Heavily pregnant, Miao started wandering around our office space. She was a scaredy-cat at first, keeping well away from humans. We bought her food, left it out for her to eat.
At first, she kept her distance, hiding in the grass and trees.
Gradually she began to trust us, and came closer.
Miao had her babies, got pregnant again, and started waiting beside our office in the morning, miaowing… that’s how she got her name.
The People’s Republic of China is third in the world for dog ownership, behind only the USA and Brazil. It’s second in the world for cat ownership ( behind the USA) with around 58 million pet cats. Thats with only 2% of the population that are cat owners!
Everyone else in need of feline companionship can just drop down to the Cat Cafe.
It’s a booming business – have you tea or beverage of choice while patting the resident cats.
Unfortunately, abandoned cats and dogs are becoming increasingly common. Many housing compounds come complete with stray animals, wandering around looking for food. It has been estimated that Beijing alone has over 20,000 stray cats.
Miao has become our friend. She no longer flinches when humans walk past, and she lets me get closer to her when I put out her morning food. Maybe one day she will let me pat her. Can humans and felines be truly friends? Can a scaredy cat who is used to human ignorance and maltreatment become close to the hand that feeds them? Can interspecies friendship exist?
I don’t know, I just think that Miao is gradually becoming my friend, and I hope that when I go, other humans will feed her and take care of her. Miao has her own friends, of her own kind. There’s a ginger cat that hangs around, another stray. I’ve seen them mate, and Ginger must be the father of Miao’s babies. She’s pregnant again.

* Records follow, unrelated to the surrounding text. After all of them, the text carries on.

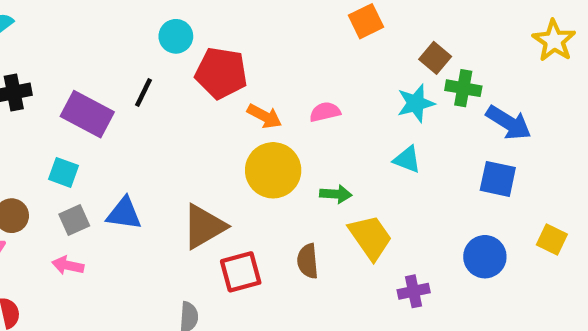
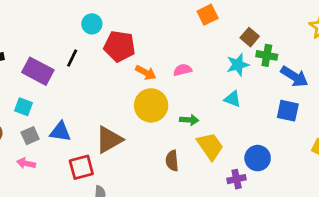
blue circle: (485, 257) -> (258, 158), moved
red square: (241, 272) -> (81, 167), moved

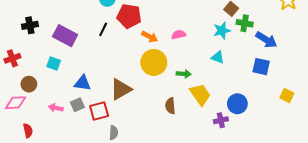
black line: (72, 58) -> (103, 29), moved
gray square: (30, 136) -> (77, 105), moved

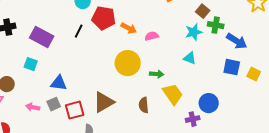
orange arrow: (150, 37) -> (129, 28), moved
brown triangle: (121, 89) -> (104, 102), moved
yellow square: (287, 95) -> (254, 74), moved

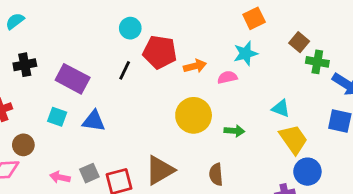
orange arrow: (129, 28) -> (195, 66), turned -42
cyan star: (194, 32) -> (246, 53), moved
blue triangle: (59, 83) -> (94, 121), moved
yellow trapezoid: (173, 94) -> (293, 139), moved

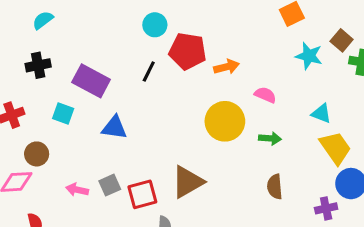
cyan semicircle: (15, 21) -> (43, 20), moved
cyan star: (246, 53) -> (309, 56), moved, turned 30
pink semicircle: (227, 77) -> (265, 95), moved, turned 36
cyan square: (57, 117) -> (63, 114), moved
brown semicircle: (216, 174) -> (275, 187), moved

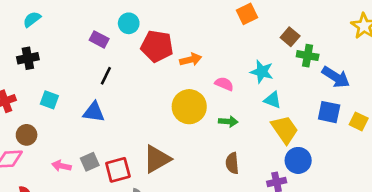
cyan star: (309, 56) -> (262, 72), moved
black line: (149, 71) -> (106, 76), moved
purple rectangle: (91, 81) -> (99, 39), moved, size x0.6

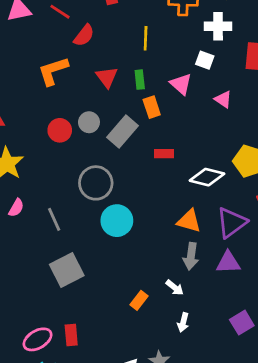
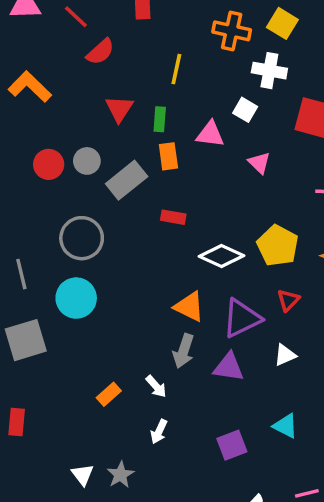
orange L-shape: (53, 71) -> (30, 87), moved, turned 52
pink triangle: (181, 84) -> (210, 134), turned -45
cyan circle: (117, 221) -> (76, 298), moved

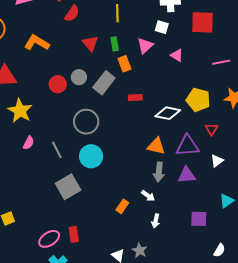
pink triangle: (210, 134) -> (145, 46), turned -36
purple triangle: (242, 318) -> (188, 146), turned 35
cyan triangle: (285, 426) -> (227, 201), turned -49
purple square: (232, 445) -> (199, 219), turned 36

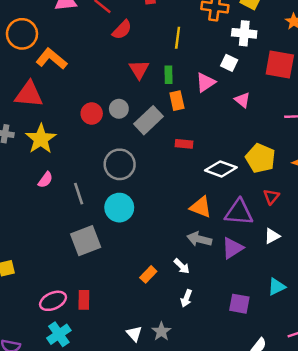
orange L-shape: (37, 43) -> (51, 59), moved
gray arrow: (159, 172) -> (199, 239), turned 90
purple triangle: (187, 175) -> (232, 248), turned -36

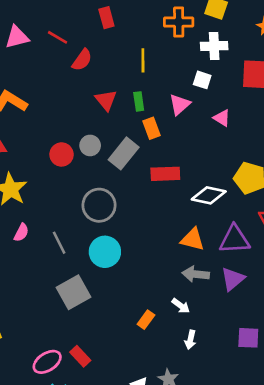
red rectangle: (184, 144) -> (165, 174), size x1.5
red rectangle: (84, 300) -> (80, 356), turned -36

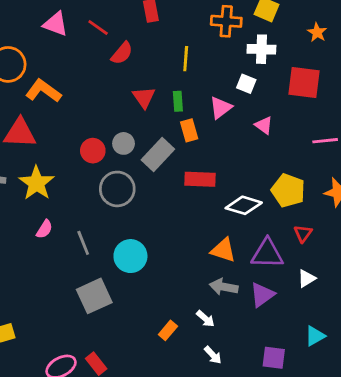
pink triangle: (17, 37) -> (56, 24), turned 30
gray circle: (99, 205) -> (117, 189), moved
white arrow: (190, 340) -> (213, 355), turned -60

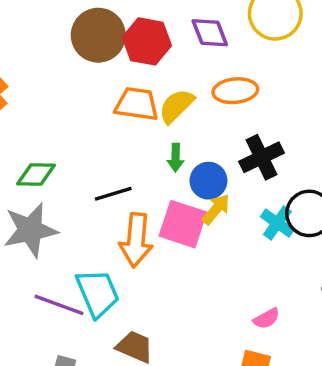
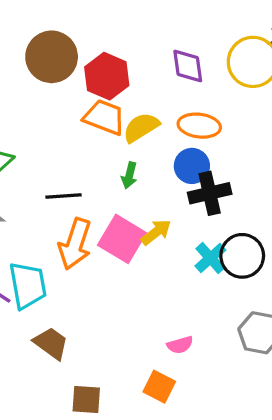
brown circle: (98, 35) -> (52, 57), moved
red hexagon: (147, 41) -> (107, 76), moved
blue circle: (208, 181) -> (192, 166), moved

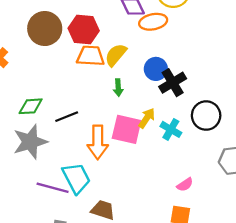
orange ellipse: (199, 126) -> (153, 22), moved
black line: (63, 196) -> (67, 117), moved
cyan cross: (210, 258) -> (171, 129), moved

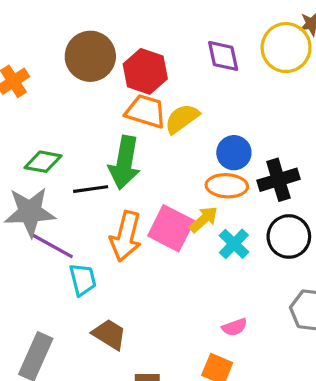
orange ellipse: (153, 22) -> (227, 186), moved
black cross: (173, 83) -> (278, 180), moved
green arrow: (118, 88) -> (124, 163), moved, size x2.0
cyan trapezoid: (76, 178) -> (83, 280), size x0.7
purple line: (53, 188) -> (52, 245), moved

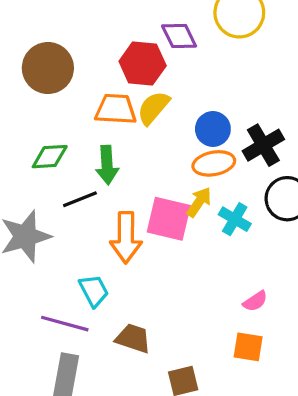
red hexagon: (145, 71) -> (143, 64), moved
green diamond: (43, 162) -> (50, 157), moved
green arrow: (124, 163) -> (107, 165), size x0.7
purple line: (52, 245) -> (65, 324), moved

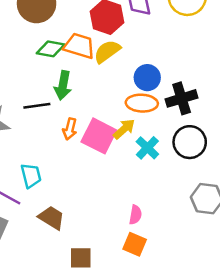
green diamond: (50, 157) -> (51, 49), moved
orange arrow: (126, 238) -> (70, 129), moved, size x0.6
pink semicircle: (255, 301) -> (135, 215), moved, turned -60

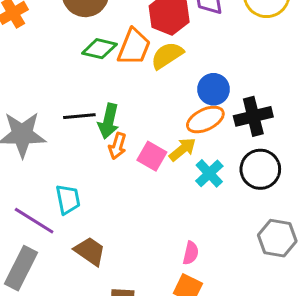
orange trapezoid: (79, 46) -> (134, 47), turned 92
green arrow: (63, 85) -> (109, 121), moved
orange ellipse: (142, 103) -> (205, 119), turned -32
pink square: (99, 136) -> (152, 156), size x0.7

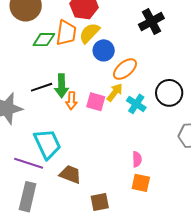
blue circle: (214, 89) -> (104, 50), moved
black cross: (253, 116) -> (151, 21), moved
cyan trapezoid: (68, 199) -> (47, 144), size x1.5

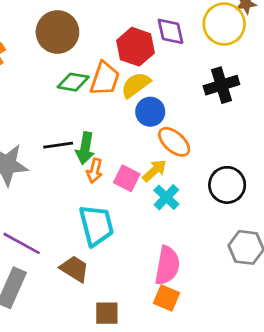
orange ellipse: (125, 69) -> (174, 142), turned 70
cyan cross: (136, 104) -> (166, 197), moved
cyan trapezoid: (47, 144) -> (96, 225), moved
pink semicircle: (137, 159) -> (167, 265), size x1.8

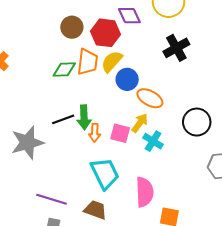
brown circle: (57, 32) -> (72, 27), moved, size x0.7
pink semicircle: (167, 265) -> (145, 192), moved

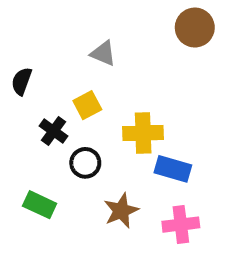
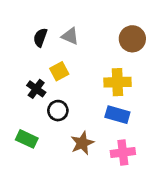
brown circle: (195, 28) -> (132, 39), moved
black semicircle: (22, 81) -> (40, 37), moved
yellow cross: (143, 133) -> (117, 82), moved

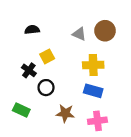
gray triangle: (70, 36) -> (79, 34), moved
black semicircle: (40, 37) -> (32, 30), turned 64
brown star: (82, 143) -> (65, 113), turned 30

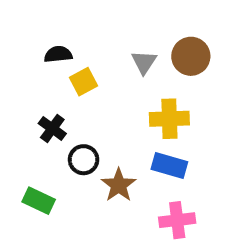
gray triangle: (79, 34) -> (144, 62), turned 40
yellow square: (47, 56) -> (84, 82), moved
brown star: (65, 113) -> (119, 185), moved, turned 30

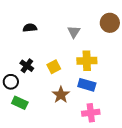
brown circle: (191, 56) -> (110, 23), moved
yellow square: (84, 82) -> (54, 67), moved
black circle: (84, 160) -> (11, 82), moved

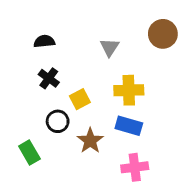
black cross: (27, 66) -> (49, 78), moved
black circle: (11, 82) -> (58, 121), moved
green rectangle: (20, 103) -> (29, 152), turned 35

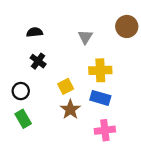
yellow square: (80, 99) -> (66, 86), moved
black circle: (58, 121) -> (21, 91), moved

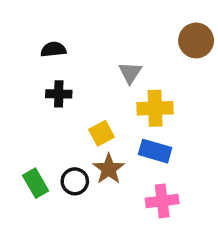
gray triangle: (85, 37) -> (130, 73), moved
black cross: (38, 61) -> (59, 94), turned -35
black circle: (21, 91) -> (75, 181), moved

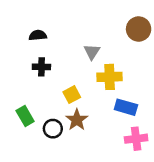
blue rectangle: (155, 151) -> (126, 107), moved
green rectangle: (36, 183) -> (25, 116), moved
pink cross: (162, 201) -> (136, 139), moved

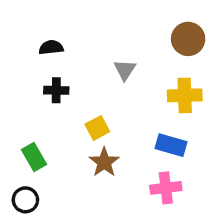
yellow cross: (110, 77) -> (185, 95), moved
black circle: (53, 129) -> (25, 200), moved
pink cross: (136, 139) -> (166, 188), moved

Yesterday I saw something I’ve never seen cats do before. I saw Miao and Ginger kiss. Or at the very least, rub noses. They are constantly together, sleeping in the sun near the office, going for long strolls together. Ginger rarely comes to eat the food we leave out for Miao, though. He knows it’s her food.
In the afternoon of the same day, I saw a grown-up kitten, a motley ginger and white cat, surely one of Miao’s first litter. He was a skinny runt, a scaredy cat, running away from humans. The stray cat population has increased in our neighbourhood, but Miao is becoming more trusting of her human friends each day.